Exercise objective » The line with "альный расчёт прибыли" marks the first line to copy, and the line with "с одного из наших" marks the last. Transcribe that stretch of the data below exactly, without pictures.

Input records »
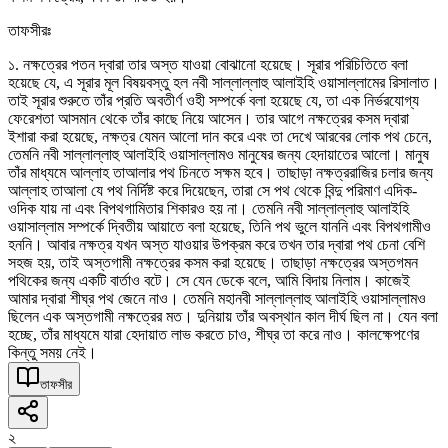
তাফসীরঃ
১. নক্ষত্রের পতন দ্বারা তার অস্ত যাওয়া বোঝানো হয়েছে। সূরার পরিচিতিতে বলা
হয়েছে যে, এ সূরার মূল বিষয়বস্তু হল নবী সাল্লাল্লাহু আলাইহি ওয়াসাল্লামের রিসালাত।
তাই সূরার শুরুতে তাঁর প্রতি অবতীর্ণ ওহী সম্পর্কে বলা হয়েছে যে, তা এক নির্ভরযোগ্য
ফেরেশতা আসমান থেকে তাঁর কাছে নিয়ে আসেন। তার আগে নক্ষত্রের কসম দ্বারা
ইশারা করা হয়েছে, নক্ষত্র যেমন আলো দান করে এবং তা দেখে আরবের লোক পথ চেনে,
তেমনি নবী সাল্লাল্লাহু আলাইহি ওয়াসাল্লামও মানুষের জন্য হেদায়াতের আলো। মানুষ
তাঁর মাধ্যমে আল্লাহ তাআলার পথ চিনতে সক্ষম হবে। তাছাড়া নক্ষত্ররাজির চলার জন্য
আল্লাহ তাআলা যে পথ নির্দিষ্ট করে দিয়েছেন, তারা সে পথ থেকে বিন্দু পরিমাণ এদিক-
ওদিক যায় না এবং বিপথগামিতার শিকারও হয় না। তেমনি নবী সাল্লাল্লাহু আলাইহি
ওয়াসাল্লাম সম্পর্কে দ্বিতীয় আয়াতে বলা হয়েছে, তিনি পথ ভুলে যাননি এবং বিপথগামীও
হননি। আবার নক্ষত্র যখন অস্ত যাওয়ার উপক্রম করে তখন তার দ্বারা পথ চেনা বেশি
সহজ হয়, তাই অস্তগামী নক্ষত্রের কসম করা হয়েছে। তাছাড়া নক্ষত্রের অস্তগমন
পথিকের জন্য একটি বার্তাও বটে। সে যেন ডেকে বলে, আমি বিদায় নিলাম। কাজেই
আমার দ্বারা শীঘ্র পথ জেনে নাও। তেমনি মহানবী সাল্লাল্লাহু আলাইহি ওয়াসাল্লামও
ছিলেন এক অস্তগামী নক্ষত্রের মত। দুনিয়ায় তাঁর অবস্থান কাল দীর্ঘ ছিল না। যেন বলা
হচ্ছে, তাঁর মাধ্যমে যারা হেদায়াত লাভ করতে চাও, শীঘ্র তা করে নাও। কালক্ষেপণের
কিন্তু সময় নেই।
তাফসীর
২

...

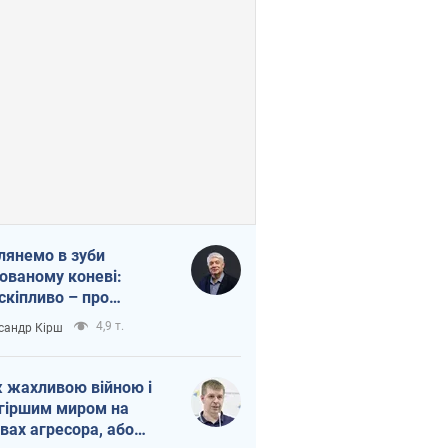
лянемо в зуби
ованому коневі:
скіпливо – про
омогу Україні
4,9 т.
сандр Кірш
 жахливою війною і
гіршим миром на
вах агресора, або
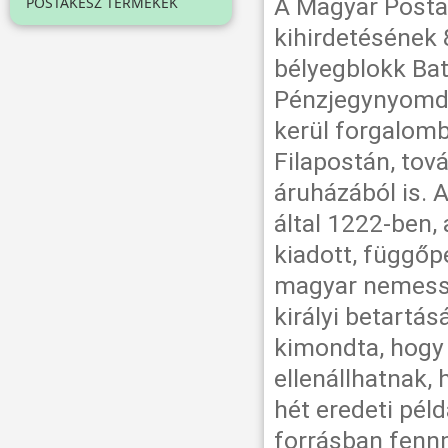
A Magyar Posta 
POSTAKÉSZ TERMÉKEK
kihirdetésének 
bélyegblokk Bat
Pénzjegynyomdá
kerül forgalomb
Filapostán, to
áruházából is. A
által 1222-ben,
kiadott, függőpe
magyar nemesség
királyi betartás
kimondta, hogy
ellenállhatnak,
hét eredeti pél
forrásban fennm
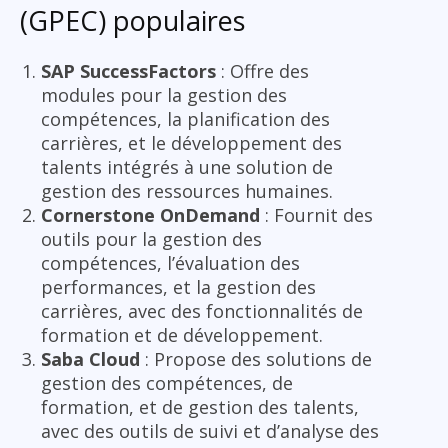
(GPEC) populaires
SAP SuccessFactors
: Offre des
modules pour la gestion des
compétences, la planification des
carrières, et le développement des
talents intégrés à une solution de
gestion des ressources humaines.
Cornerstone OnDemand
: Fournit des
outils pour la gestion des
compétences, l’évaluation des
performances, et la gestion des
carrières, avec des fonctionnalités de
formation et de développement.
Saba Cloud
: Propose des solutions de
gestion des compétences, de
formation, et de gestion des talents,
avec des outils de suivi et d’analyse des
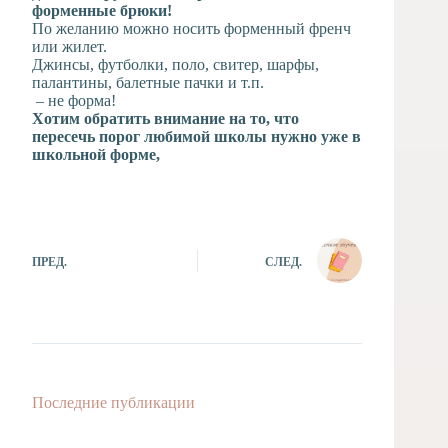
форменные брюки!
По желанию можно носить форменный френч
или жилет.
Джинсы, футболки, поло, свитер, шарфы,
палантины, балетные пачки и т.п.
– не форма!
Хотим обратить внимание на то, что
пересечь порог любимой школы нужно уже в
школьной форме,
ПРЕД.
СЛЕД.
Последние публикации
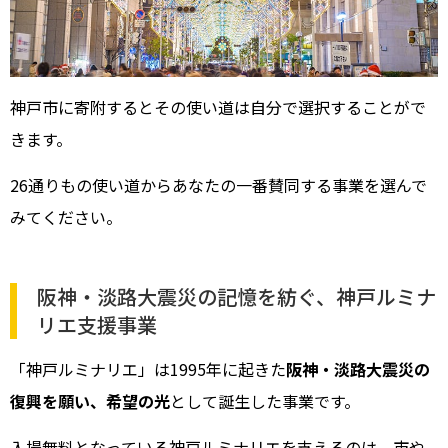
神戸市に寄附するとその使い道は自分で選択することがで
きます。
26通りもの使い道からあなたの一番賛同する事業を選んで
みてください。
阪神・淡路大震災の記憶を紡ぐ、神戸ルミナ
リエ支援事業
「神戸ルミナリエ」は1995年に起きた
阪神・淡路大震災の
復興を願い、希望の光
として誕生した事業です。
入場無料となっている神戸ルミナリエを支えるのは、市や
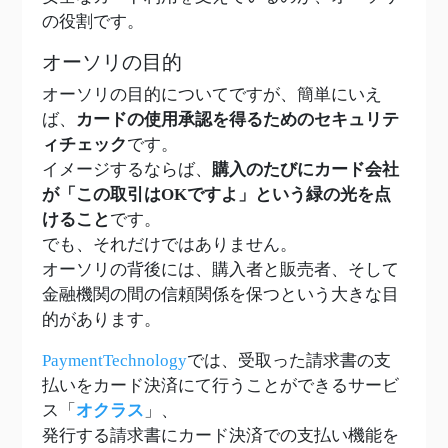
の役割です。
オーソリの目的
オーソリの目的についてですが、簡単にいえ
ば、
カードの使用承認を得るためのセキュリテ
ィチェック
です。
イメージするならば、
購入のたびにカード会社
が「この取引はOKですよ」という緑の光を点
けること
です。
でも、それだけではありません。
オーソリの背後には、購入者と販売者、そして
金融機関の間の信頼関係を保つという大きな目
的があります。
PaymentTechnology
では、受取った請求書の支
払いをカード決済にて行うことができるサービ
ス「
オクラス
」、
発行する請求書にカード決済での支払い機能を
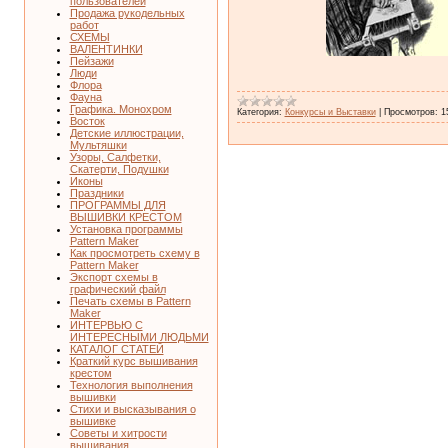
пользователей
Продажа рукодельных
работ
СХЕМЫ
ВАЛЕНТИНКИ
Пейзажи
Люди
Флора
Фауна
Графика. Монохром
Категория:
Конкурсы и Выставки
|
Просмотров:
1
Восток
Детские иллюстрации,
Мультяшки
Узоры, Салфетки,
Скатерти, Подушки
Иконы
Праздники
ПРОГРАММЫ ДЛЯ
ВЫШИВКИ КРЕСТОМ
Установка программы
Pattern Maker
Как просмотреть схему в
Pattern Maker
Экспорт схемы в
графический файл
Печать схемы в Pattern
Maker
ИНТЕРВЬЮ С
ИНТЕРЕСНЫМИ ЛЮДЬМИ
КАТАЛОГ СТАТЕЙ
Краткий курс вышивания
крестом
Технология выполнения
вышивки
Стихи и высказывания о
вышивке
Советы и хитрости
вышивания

--

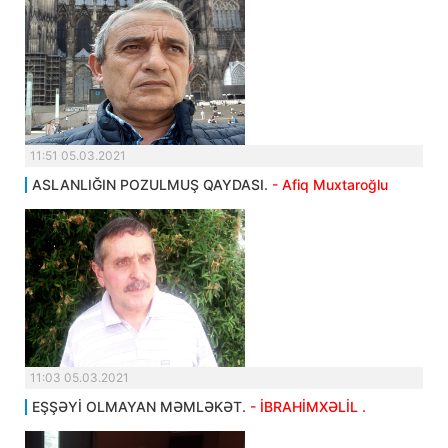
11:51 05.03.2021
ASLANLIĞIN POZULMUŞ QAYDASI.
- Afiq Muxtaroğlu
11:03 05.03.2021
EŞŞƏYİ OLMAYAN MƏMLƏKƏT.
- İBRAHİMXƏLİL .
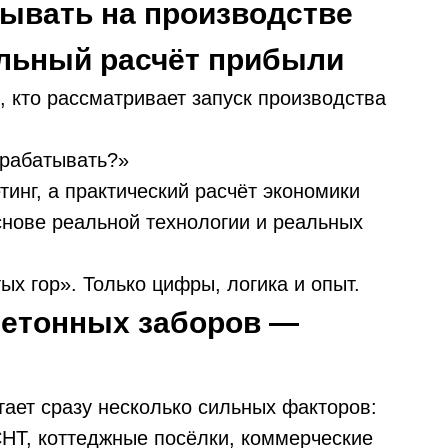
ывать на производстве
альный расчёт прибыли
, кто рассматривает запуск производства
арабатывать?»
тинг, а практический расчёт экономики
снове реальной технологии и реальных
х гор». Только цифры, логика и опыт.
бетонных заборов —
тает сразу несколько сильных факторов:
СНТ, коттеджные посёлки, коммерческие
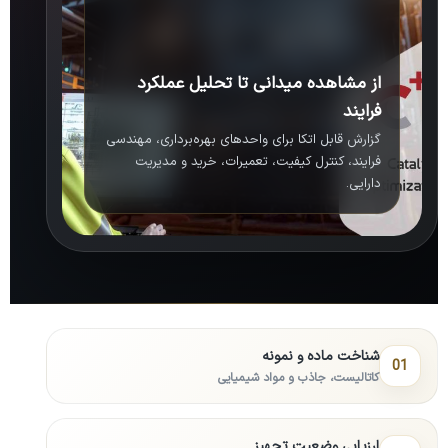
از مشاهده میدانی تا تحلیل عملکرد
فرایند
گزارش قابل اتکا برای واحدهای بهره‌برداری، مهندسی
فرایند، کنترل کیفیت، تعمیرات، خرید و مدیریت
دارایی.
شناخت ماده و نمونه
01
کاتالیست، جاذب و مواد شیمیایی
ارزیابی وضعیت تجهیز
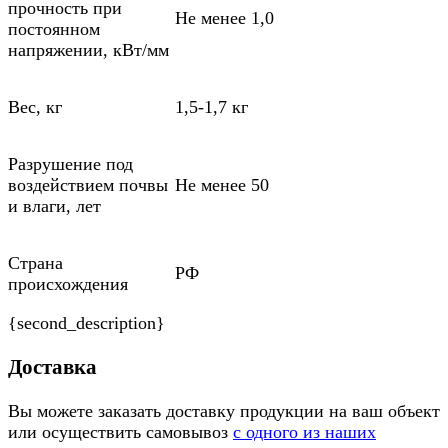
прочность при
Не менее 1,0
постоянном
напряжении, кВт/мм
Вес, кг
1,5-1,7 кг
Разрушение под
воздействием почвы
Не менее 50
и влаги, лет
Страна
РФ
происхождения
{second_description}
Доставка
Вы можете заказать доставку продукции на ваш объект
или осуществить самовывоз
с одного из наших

Exercise result »
альный расчёт прибыли
, кто рассматривает запуск производства
арабатывать?»
тинг, а практический расчёт экономики
снове реальной технологии и реальных
х гор». Только цифры, логика и опыт.
бетонных заборов —
тает сразу несколько сильных факторов:
СНТ, коттеджные посёлки, коммерческие
از مشاهده میدانی تا تحلیل عملکرد
فرایند
گزارش قابل اتکا برای واحدهای بهره‌برداری، مهندسی
فرایند، کنترل کیفیت، تعمیرات، خرید و مدیریت
دارایی.
شناخت ماده و نمونه
01
کاتالیست، جاذب و مواد شیمیایی
ارزیابی وضعیت تجهیز
прочность при
Не менее 1,0
постоянном
напряжении, кВт/мм
Вес, кг
1,5-1,7 кг
Разрушение под
воздействием почвы
Не менее 50
и влаги, лет
Страна
РФ
происхождения
{second_description}
Доставка
Вы можете заказать доставку продукции на ваш объект
или осуществить самовывоз
с одного из наших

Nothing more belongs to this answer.